Tax revenue collected by the Macau SAR Government directly from its six concessionaires plummeted to just MOP$244.4 million (US$30.2 million) in August, down 81.4% from the MOP$1.31 billion (US$162 million) in taxes in July and 92.5% lower than the MOP$3.27 billion (US$404 million) collected in August 2021.
The massive decline is in line with gross gaming revenues published by the Gaming Inspection and Coordination Bureau (DICJ) for the month of July, which saw Macau-wide GGR fall to MOP$398 million (US$49 million) – the lowest monthly GGR tally since liberalization.
For the first eight months of 2022 combined, direct gaming taxes have reached MOP$14.2 billion (US$1.76 billion) – down from MOP$25.7 billion (US$3.18 billion) a year earlier and representing just 41.3% of the MOP$34.4 billion (US$4.26 billion) the government had budgeted for through August. It is also just 28.5% of the FY22 tax budget of MOP$49.8 billion (US$6.16 billion), according to information from the Financial Services Bureau.
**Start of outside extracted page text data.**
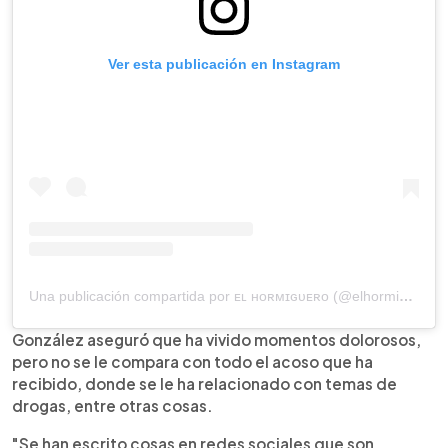
Ver esta publicación en Instagram
Una publicación compartida por ᴇʟ ʜᴏʀᴍɪɢᴜᴇʀᴏ (@elhormiguero)
González aseguró que ha vivido momentos dolorosos,
pero no se le compara con todo el acoso que ha
recibido, donde se le ha relacionado con temas de
drogas, entre otras cosas.
"Se han escrito cosas en redes sociales que son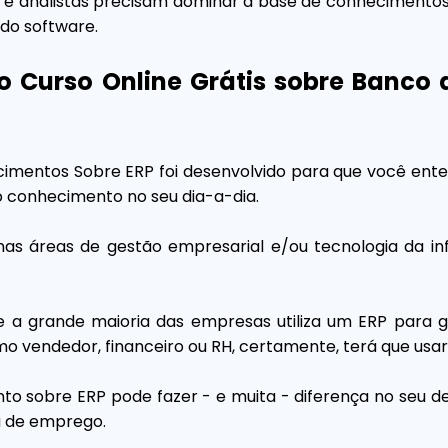
s e analistas precisam dominar a base de conhecimento
 do software.
o Curso Online Grátis sobre Banco
imentos Sobre ERP foi desenvolvido para que você ente
 o conhecimento no seu dia-a-dia.
nas áreas de gestão empresarial e/ou tecnologia da i
e a grande maioria das empresas utiliza um ERP para g
o vendedor, financeiro ou RH, certamente, terá que usar
to sobre ERP pode fazer - e muita - diferença no seu
a de emprego.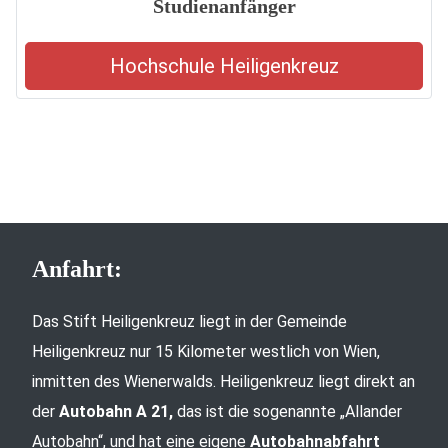
Studienanfänger
Hochschule Heiligenkreuz
Anfahrt:
Das Stift Heiligenkreuz liegt in der Gemeinde
Heiligenkreuz nur 15 Kilometer westlich von Wien,
inmitten des Wienerwalds. Heiligenkreuz liegt direkt an
der
Autobahn A 21,
das ist die sogenannte „Allander
Autobahn“, und hat eine eigene
Autobahnabfahrt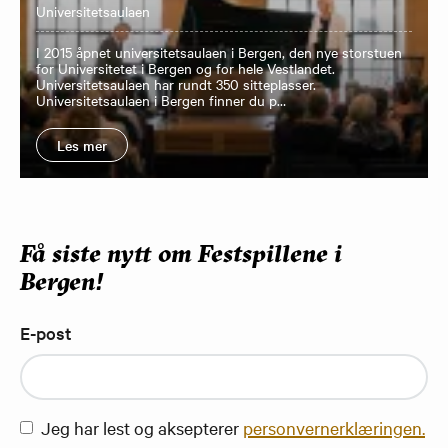
Universitetsaulaen
I 2015 åpnet universitetsaulaen i Bergen, den nye storstuen
for Universitetet i Bergen og for hele Vestlandet.
Universitetsaulaen har rundt 350 sitteplasser.
Universitetsaulaen i Bergen finner du p…
Les mer
Få siste nytt om Festspillene i
Bergen!
E-post
Jeg har lest og aksepterer
personvernerklæringen.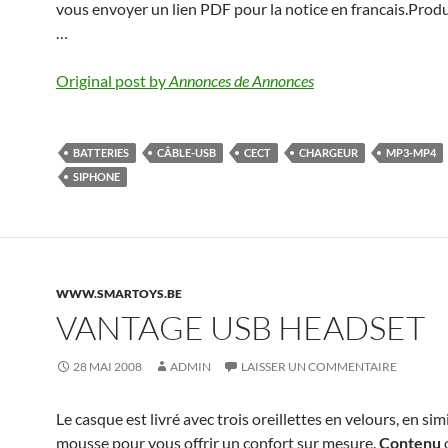
vous envoyer un lien PDF pour la notice en francais.Produ
…
Original post by
Annonces de Annonces
BATTERIES
CÂBLE-USB
CECT
CHARGEUR
MP3-MP4
SIPHONE
WWW.SMARTOYS.BE
VANTAGE USB HEADSET
28 MAI 2008
ADMIN
LAISSER UN COMMENTAIRE
Le casque est livré avec trois oreillettes en velours, en simi
mousse pour vous offrir un confort sur mesure.
Contenu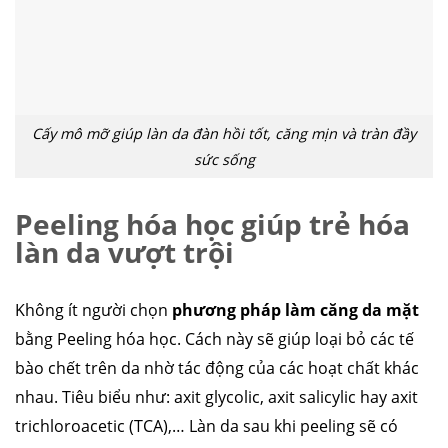
Cấy mô mỡ giúp làn da đàn hồi tốt, căng mịn và tràn đầy
sức sống
Peeling hóa học giúp trẻ hóa
làn da vượt trội
Không ít người chọn
phương pháp làm căng da mặt
bằng Peeling hóa học. Cách này sẽ giúp loại bỏ các tế
bào chết trên da nhờ tác động của các hoạt chất khác
nhau. Tiêu biểu như: axit glycolic, axit salicylic hay axit
trichloroacetic (TCA),… Làn da sau khi peeling sẽ có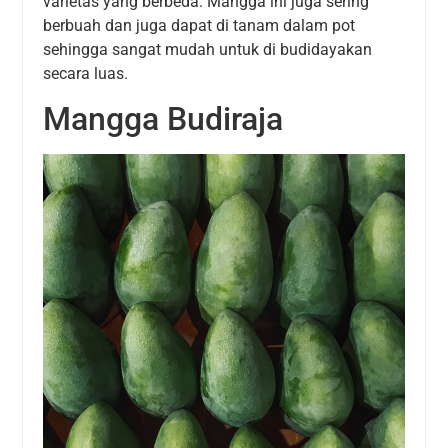
varietas yang berbeda. Mangga ini juga sering
berbuah dan juga dapat di tanam dalam pot
sehingga sangat mudah untuk di budidayakan
secara luas.
Mangga Budiraja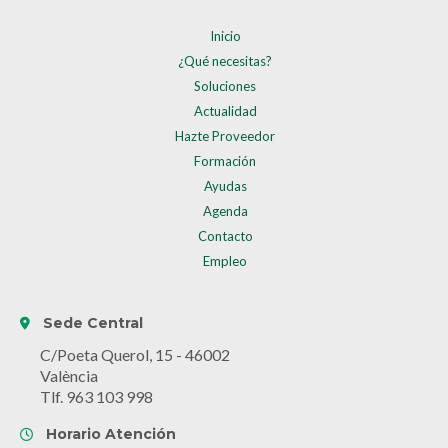
Inicio
¿Qué necesitas?
Soluciones
Actualidad
Hazte Proveedor
Formación
Ayudas
Agenda
Contacto
Empleo
Sede Central
C/Poeta Querol, 15 - 46002
València
Tlf. 963 103 998
Horario Atención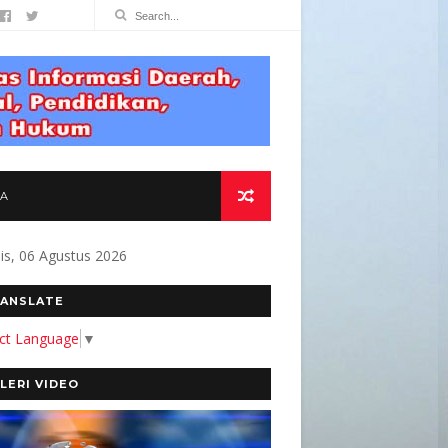
TA
s, 06 Agustus 2026
ITMEN KAMI MEMBANGUN MEDIA YANG AKURAT
ANSLATE
ect Language
▼
LERI VIDEO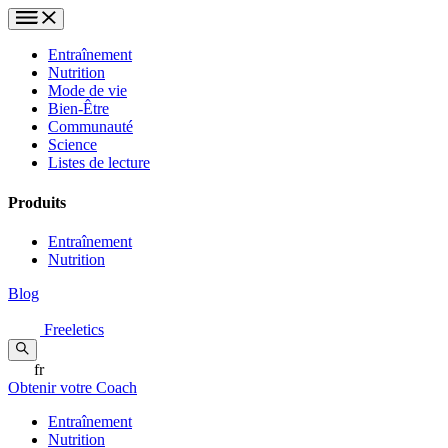
Entraînement
Nutrition
Mode de vie
Bien-Être
Communauté
Science
Listes de lecture
Produits
Entraînement
Nutrition
Blog
Freeletics
fr
Obtenir votre Coach
Entraînement
Nutrition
Macau’s gaming taxes include a 35% “special gaming tax” paid directly to the Macau government plus another 4% other charges, comprising a 1.6% levy which funds the Macao Foundation’s cultural, social, economic, educational, scientific, academic and philanthropic activities, and a 2.4% contribution (1.4% for SJM) to the urban construction, tourism and social security fund.